Vier Stunden Schlaf war nicht viel für zwei Tage, und ich wunderte mich daher auch keineswegs, dass ich noch nicht ausgeschlafen hatte, als ich durch ein wiederholtes Klopfen an meine Tür geweckt wurde. Trotz aller Müdigkeit und ungeachtet des kalten Morgens war ich dennoch bei Kerzenschein soeben fertig und griff nach Hut und Handschuhen, um zu meinen Reisegefährten zu gehen, da trat grinsend der Aufwärter in mein Zimmer.

Ich vermute, sagte er, ich habe etwas angerichtet. Sind Sie der Herr, der um 2 Uhr geweckt sein wollte?

Nein, war meine Antwort.

Dann denke ich, sagte er, dass ich den Unrechten getroffen, und Sie tun am besten, wieder zu Bette zu gehen.

Nachdem er mir diesen freundschaftlichen Rat erteilt, ging er hin und weckte meinen Nachbar, der diese ganze Zeit hindurch in aller Ruhe den Schlaf genossen hatte, der eigentlich mir gebührte. Statt dem Anraten des Burschen zu folgen, blieb ich auf, da mir eine Stunde Schlaf kaum der Unlust wert schien, mich ein zweites mal demselben entwinden zu müssen.

Etwa eine Stunde über Highgate hinaus sahen wir an den englischen Vorposten, die in einem dunkeln Walde aufgestellt waren, dass wir die Grenze zwischen der Union und Canada überschritten hatten. Am andern Morgen vor Sonnenaufgang kamen wir auf einer hölzernen Brücke über den Richelieu, durch den der Chaplainsee in den St.-Lorenzstrom abfließt.

Nach Mitternacht erreichten wir das Dorf St.-Johannes, und Einige gingen voraus, um vorläufig im Wirtshause uns anzukündigen. Da alles Klopfen und Rufen vor demselben unbeantwortet blieb, gaben wir unserer lärmenden Ansprache dadurch Nachdruck, dass wir ankündigten, es würde noch eine ganze Schar von Reisenden nachkommen.

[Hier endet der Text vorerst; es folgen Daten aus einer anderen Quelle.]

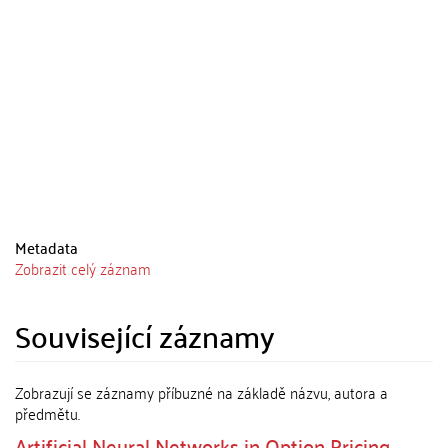
Metadata
Zobrazit celý záznam
Související záznamy
Zobrazují se záznamy příbuzné na základě názvu, autora a
předmětu.
Artificial Neural Networks in Option Pricing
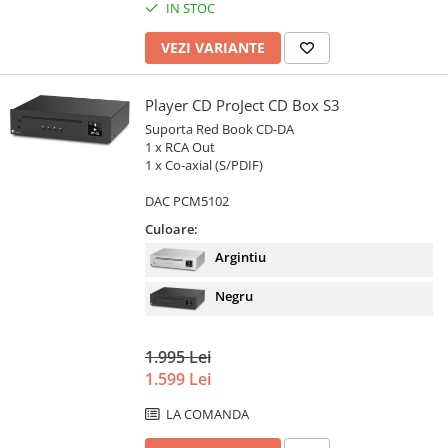
IN STOC
VEZI VARIANTE
Player CD ProJect CD Box S3
Suporta Red Book CD-DA
1 x RCA Out
1 x Co-axial (S/PDIF)
DAC PCM5102
Culoare:
Argintiu
Negru
1.995 Lei
1.599 Lei
LA COMANDA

Als wir nun endlich in das Haus gelangt waren und dringend eine warme Stube und Essen beanspruchten, fiel es uns auf, dass der Wirt sich noch immer nicht sehen ließ. Endlich kam mit dem freundlichsten Lächeln der Hausherr zum Vorschein und nun erklärte sich Alles bald. Am vorigen Tage hatte hier nämlich eine Wahl stattgefunden, bei der es zu einer heftigen Schlägerei gekommen war. Da der Wirt nun mit Eifer für den glücklichen Bewerber Partei genommen, war er von dem unterliegenden Teile mit jeder möglichen Rache bedroht worden und der arme Mann hatte deshalb uns, zumal nach der Ankündigung unserer Zahl, für die zorn- und whiskyerfüllten Vollstrecker jener Strafandrohung gehalten und sich, zur Rettung seines lieben Lebens, in irgend einen Winkel verkrochen.

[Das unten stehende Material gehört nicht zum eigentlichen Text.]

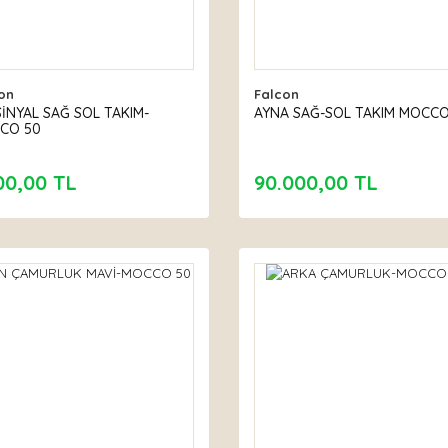
on
Falcon
İNYAL SAĞ SOL TAKIM-
AYNA SAĞ-SOL TAKIM MOCCO
CO 50
00,00 TL
90.000,00 TL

Dieses kleine Abenteuer und unser guter Appetit ließen uns bei einer tüchtigen Mahlzeit unsere Müdigkeit vergessen, und da wir alle Betten schon belegt fanden, setzten wir unsere Fahrt nach La Prairie und von dort über das Eis des St.-Lorenz nach Montreal, der Hauptstadt von Canada, sogleich fort.